If you’re young, make the decision right now to not make the same mistake as many others have. Find what you really love to do and do it. If you’re a little older and already into your field, remember that it’s not too late for a second act. You might be able to use your degree and your experience to actually get a job you like in ways you just can’t imagine right now.
As Billy Joel once said, “If you’re not doing what you love, you are wasting your time.”
Step Four: Find People To Love
I believe the world sometimes feels like such a lonely place because in Western culture we are all waiting for someone else to love us before we start loving others.
We want someone else to make the first move in a relationship. We want a friend to initiate a hangout. We want our parents to do things that will make us feel valued and important. We want people to reach out to us and invite us to things, but we don’t feel like inviting others.
Can you see where the dilemma is? Everyone is waiting for someone else to make them feel less lonely and so everyone is stuck in a rut.

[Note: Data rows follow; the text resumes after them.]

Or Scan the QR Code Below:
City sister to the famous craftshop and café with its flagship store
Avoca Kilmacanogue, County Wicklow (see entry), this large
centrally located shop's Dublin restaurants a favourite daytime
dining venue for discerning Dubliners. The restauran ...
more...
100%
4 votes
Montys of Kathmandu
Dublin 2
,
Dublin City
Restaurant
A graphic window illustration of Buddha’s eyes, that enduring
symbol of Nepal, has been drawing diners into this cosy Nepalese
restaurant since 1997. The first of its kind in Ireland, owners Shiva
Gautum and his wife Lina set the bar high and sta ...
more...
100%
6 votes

Decide today that you are going to be a catalyst. Instead of waiting for someone to be your friend or to show you love, reach out and show love to others first. Trust there are people out there who need and want your love. All you have to do is give it to them. You might even get some love given back to you. If not. you still did the right thing.
People say they don’t mind being alone. They put on a tough act and pretend that they don't need a support system, but that’s not true. That’s just a facade people put on so they don’t get hurt. Reach out to others and let yourself be vulnerable because you do need friends and you need family too whether it’s the family you were born with or the family you chose.
Step Five: Seek Therapy If You Need It
We all have demons. Sometimes the mind can be a scary place. Anxiety and depression are on the rise, especially among young people.
If you have some deep underlying things you need to work out, seek out therapy. Talking things out can be a big help. Plus, therapists can help you learn to deal with those feelings of sadness and panic that you might have trouble controlling.
If you feel therapy would be helpful, talk to your family doctor today and they can help point you in the right direction.
Step Six: Be Healthy
If you eat right, sleep well, and exercise often, you’ll start to feel better emotionally as well as physically. Our bodies and minds are closely intertwined and in order for both of them to be at their best, we need to give them our best.
Of course, that doesn’t mean you can never skip a day at the gym or eat a brownie sundae again. Everything in moderation!